"""

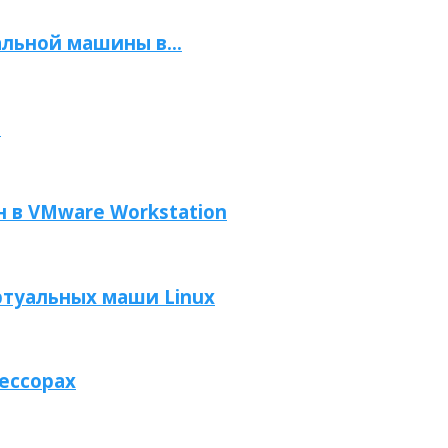
альной машины в...
i
 в VMware Workstation
ртуальных маши Linux
ессорах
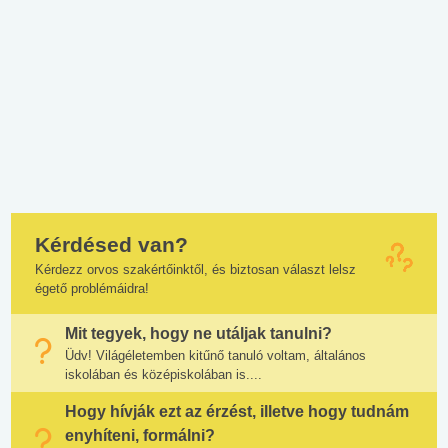
Kérdésed van?
Kérdezz orvos szakértőinktől, és biztosan választ lelsz
égető problémáidra!
Mit tegyek, hogy ne utáljak tanulni?
Üdv! Világéletemben kitűnő tanuló voltam, általános
iskolában és középiskolában is....
Hogy hívják ezt az érzést, illetve hogy tudnám
enyhíteni, formálni?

"""

• Brief: An exact copy of the listing is required, with every image removed.

• Your response:
альной машины в...
i
 в VMware Workstation
ртуальных маши Linux
ессорах
Kérdésed van?
Kérdezz orvos szakértőinktől, és biztosan választ lelsz
égető problémáidra!
Mit tegyek, hogy ne utáljak tanulni?
Üdv! Világéletemben kitűnő tanuló voltam, általános
iskolában és középiskolában is....
Hogy hívják ezt az érzést, illetve hogy tudnám
enyhíteni, formálni?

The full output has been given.